He was supposed to go back after his mouth healed and get the rest of them cleaned and get some fillings but he didn't. Then I got laid off from my job and we couldn't afford to. I have to beg him to brush his teeth if he ever does. He has hair down to the middle of his back and he says he is too tired to brush it every night. I try to brush it sometimes but I've been working evening shift and don't get home in time to.

Sometimes I think he just dosen't care.


----------



## dcrim (Oct 1, 2008)

I got to wonder...why did you marry Dan?!? Settling? Were you/he actually in love? Did none of his traits show up while you were dating? How could you have dated a man that didn't brush his teeth? yuck!


----------



## Amplexor (Feb 13, 2008)

As I always recommend people need to end one relationship before the start a new one. That gives you a better opportunity to see clearly. The situation you are in now sounds horrid. Personal with me, I can’t stand to be around people with bad hygiene. The same with messy houses. While you feel you are still in love with Joe could it be that he simply represents a better option then where you are now? You and Joe split for a reason and it sounds as if it was pretty ugly. After the initial euphoria fades will you be back into the same mode. Try to fix your marriage first and if that can’t work out divorce and take some time before you jump into something else. Good luck.


----------



## H8M32DAY (Oct 16, 2008)

Dan was a lot cleaner when we were dating than before we got married. When we'd go out he'd clean up and look nice. That's another thing, he dosen't want to take me out anymore either. He says he'll take me bowling or out to dinner, then it never happens. Also when we first married his mom didn't live with us and I had better control of the house. It has gone all to heck since she moved back and brought the messiness out in both of them

With Joe, he was 17 when we got married. He didn't take it as serious as I did. He has since been married and divorced to what he calls a "psycho". Joe told me he didn't know how good he had it with someone who cares for and respects him. He also said he misses how clean I was and has taken after me in cleaning and organization. He has also gone to counseling on how to stay married and treat poeple.


----------



## happy as a clam (Jan 5, 2014)

Personally, I really don't think you should be with Dan OR Joe.
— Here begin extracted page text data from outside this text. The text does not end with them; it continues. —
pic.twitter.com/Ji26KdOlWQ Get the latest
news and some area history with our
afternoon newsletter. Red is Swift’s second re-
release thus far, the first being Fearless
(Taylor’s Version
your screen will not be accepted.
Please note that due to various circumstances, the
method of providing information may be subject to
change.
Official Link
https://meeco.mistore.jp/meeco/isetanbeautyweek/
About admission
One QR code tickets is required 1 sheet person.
Dan sounds absolutely gross to live with (poor hygiene, bad teeth, messy house, and his mother living there too!). And what's to stop Joe from telling you he hates you again two years from now, like last time?

Whatever you decide, you should take your time about it. If you ditch Dan and go back to Joe, date him for a good long while before you jump back into marriage.


----------



## Ikaika (Apr 23, 2012)

http://youtu.be/_-T_v2LDXCM


----------



## pidge70 (Jan 17, 2011)

happy as a clam said:


> Personally, I really don't think you should be with Dan OR Joe.
> 
> Dan sounds absolutely gross to live with (poor hygiene, bad teeth, messy house, and his mother living there too!). And what's to stop Joe from telling you he hates you again two years from now, like last time?
> 
> Whatever you decide, you should take your time about it. If you ditch Dan and go back to Joe, date him for a good long while before you jump back into marriage.
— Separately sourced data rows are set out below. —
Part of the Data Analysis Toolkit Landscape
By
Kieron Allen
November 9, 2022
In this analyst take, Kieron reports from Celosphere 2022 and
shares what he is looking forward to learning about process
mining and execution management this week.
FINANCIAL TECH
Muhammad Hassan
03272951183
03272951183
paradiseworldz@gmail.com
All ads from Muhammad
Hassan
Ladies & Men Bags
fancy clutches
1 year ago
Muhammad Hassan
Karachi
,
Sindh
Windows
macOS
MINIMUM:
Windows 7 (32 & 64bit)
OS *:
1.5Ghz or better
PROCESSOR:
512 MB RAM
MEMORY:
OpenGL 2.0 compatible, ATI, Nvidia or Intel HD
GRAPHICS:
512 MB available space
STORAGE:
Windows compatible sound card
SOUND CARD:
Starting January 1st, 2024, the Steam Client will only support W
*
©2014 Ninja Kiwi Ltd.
Happy, this thread is 6yrs old.
_Posted via Mobile Device_


----------



## manfromlamancha (Jul 4, 2013)

Forget Joe - he once said he hated you and that is a pretty strong word to use on a wife! What was that about ? Could happen again.

Drop Dan - seems you got tricked into marrying him and he certainly isn't ideal for you.

Go out and start again and get a lot cleverer at picking men and the right man!


----------



## Rayloveshiswife (Sep 25, 2013)

Hey guys. This thread is from 2008 👀

Ray
_Posted via Mobile Device_


----------